◆ YOUR ASSIGNMENT
Write out the listing below without alteration, omitting its pictures.
---
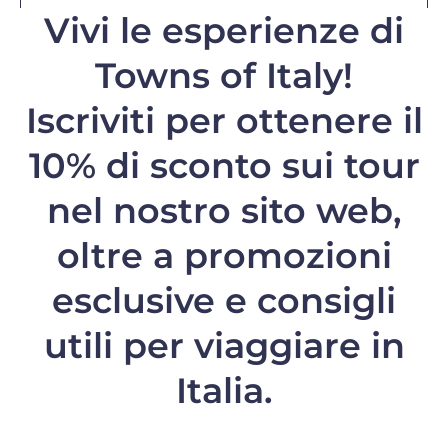
Vivi le esperienze di
Towns of Italy!
Iscriviti per ottenere il
10% di sconto
sui tour
nel nostro sito web,
oltre a promozioni
esclusive e consigli
utili per viaggiare in
Italia.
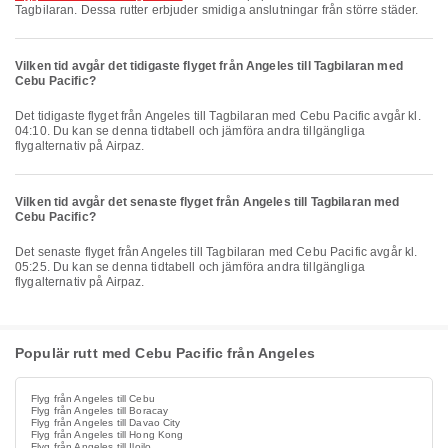
Tagbilaran. Dessa rutter erbjuder smidiga anslutningar från större städer.
Vilken tid avgår det tidigaste flyget från Angeles till Tagbilaran med
Cebu Pacific?
Det tidigaste flyget från Angeles till Tagbilaran med Cebu Pacific avgår kl.
04:10. Du kan se denna tidtabell och jämföra andra tillgängliga
flygalternativ på Airpaz.
Vilken tid avgår det senaste flyget från Angeles till Tagbilaran med
Cebu Pacific?
Det senaste flyget från Angeles till Tagbilaran med Cebu Pacific avgår kl.
05:25. Du kan se denna tidtabell och jämföra andra tillgängliga
flygalternativ på Airpaz.
Populär rutt med Cebu Pacific från Angeles
Flyg från Angeles till Cebu
Flyg från Angeles till Boracay
Flyg från Angeles till Davao City
Flyg från Angeles till Hong Kong
Flyg från Angeles till Iloilo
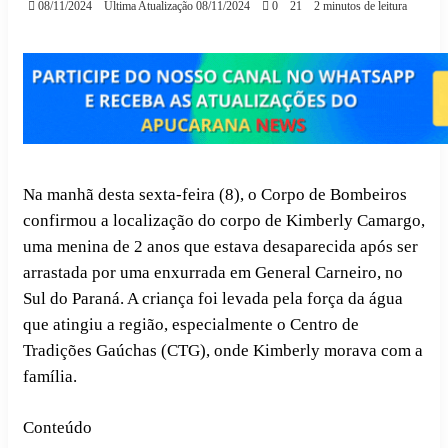
08/11/2024
Última Atualização 08/11/2024
0
21
2 minutos de leitura
Na manhã desta sexta-feira (8), o Corpo de Bombeiros
confirmou a localização do corpo de Kimberly Camargo,
uma menina de 2 anos que estava desaparecida após ser
arrastada por uma enxurrada em General Carneiro, no
Sul do Paraná. A criança foi levada pela força da água
que atingiu a região, especialmente o Centro de
Tradições Gaúchas (CTG), onde Kimberly morava com a
família.
Conteúdo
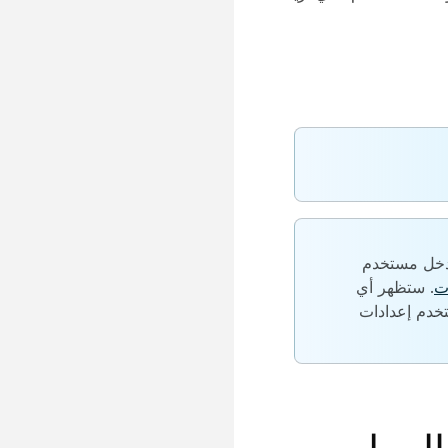
مدخل مستخدم
ت
. ستظهر أي
خدم إعدادات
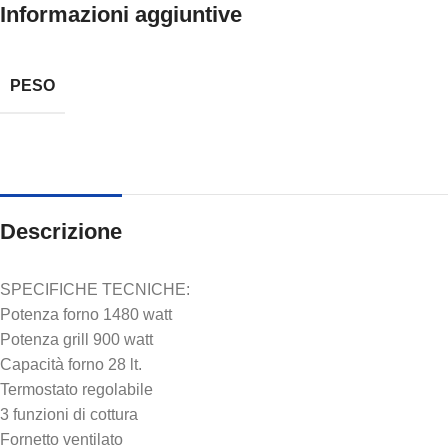
Informazioni aggiuntive
PESO
Descrizione
SPECIFICHE TECNICHE:
Potenza forno 1480 watt
Potenza grill 900 watt
Capacità forno 28 lt.
Termostato regolabile
3 funzioni di cottura
Fornetto ventilato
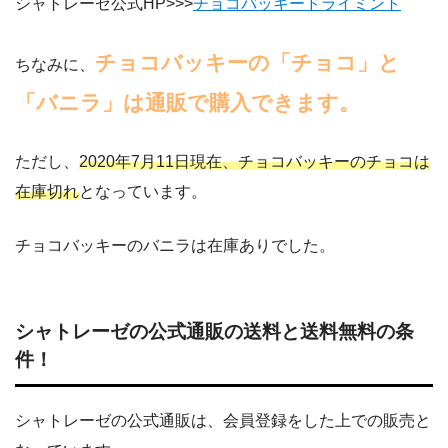
シャトレーゼ公式HP>>>
チョコバッキードライミント
チョコバッキーの「チョコ」と
ちなみに、
「バニラ」は通販で購入できます。
ただし、
2020年7月11日現在、チョコバッキーのチョコは
在庫切れ
となっています。
チョコバッキーのバニラは在庫ありでした。
シャトレーゼの公式通販の送料と送料無料の条
件！
シャトレーゼの公式通販は、会員登録をした上での販売と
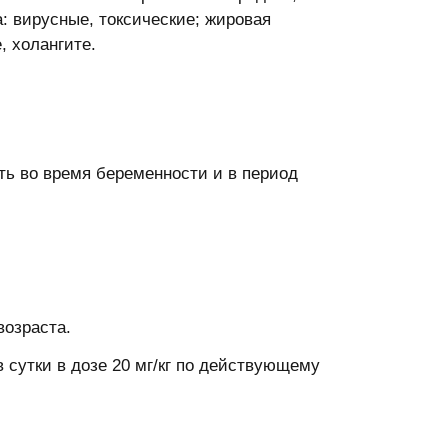
: вирусные, токсические; жировая
, холангите.
ь во время беременности и в период
озраста.
сутки в дозе 20 мг/кг по действующему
---
◆ ANSWER TO THIS TASK
Vivi le esperienze di
Towns of Italy!
Iscriviti per ottenere il
10% di sconto
sui tour
nel nostro sito web,
oltre a promozioni
esclusive e consigli
utili per viaggiare in
Italia.
Tagbilaran. Dessa rutter erbjuder smidiga anslutningar från större städer.
Vilken tid avgår det tidigaste flyget från Angeles till Tagbilaran med
Cebu Pacific?
Det tidigaste flyget från Angeles till Tagbilaran med Cebu Pacific avgår kl.
04:10. Du kan se denna tidtabell och jämföra andra tillgängliga
flygalternativ på Airpaz.
Vilken tid avgår det senaste flyget från Angeles till Tagbilaran med
Cebu Pacific?
Det senaste flyget från Angeles till Tagbilaran med Cebu Pacific avgår kl.
05:25. Du kan se denna tidtabell och jämföra andra tillgängliga
flygalternativ på Airpaz.
Populär rutt med Cebu Pacific från Angeles
Flyg från Angeles till Cebu
Flyg från Angeles till Boracay
Flyg från Angeles till Davao City
Flyg från Angeles till Hong Kong
Flyg från Angeles till Iloilo
08/11/2024
Última Atualização 08/11/2024
0
21
2 minutos de leitura
Na manhã desta sexta-feira (8), o Corpo de Bombeiros
confirmou a localização do corpo de Kimberly Camargo,
uma menina de 2 anos que estava desaparecida após ser
arrastada por uma enxurrada em General Carneiro, no
Sul do Paraná. A criança foi levada pela força da água
que atingiu a região, especialmente o Centro de
Tradições Gaúchas (CTG), onde Kimberly morava com a
família.
Conteúdo
مدخل مستخدم
ت
. ستظهر أي
خدم إعدادات
Informazioni aggiuntive
PESO
Descrizione
SPECIFICHE TECNICHE:
Potenza forno 1480 watt
Potenza grill 900 watt
Capacità forno 28 lt.
Termostato regolabile
3 funzioni di cottura
Fornetto ventilato
シャトレーゼ公式HP>>>
チョコバッキードライミント
チョコバッキーの「チョコ」と
ちなみに、
「バニラ」は通販で購入できます。
ただし、
2020年7月11日現在、チョコバッキーのチョコは
在庫切れ
となっています。
チョコバッキーのバニラは在庫ありでした。
シャトレーゼの公式通販の送料と送料無料の条
件！
シャトレーゼの公式通販は、会員登録をした上での販売と
: вирусные, токсические; жировая
, холангите.
ь во время беременности и в период
озраста.
сутки в дозе 20 мг/кг по действующему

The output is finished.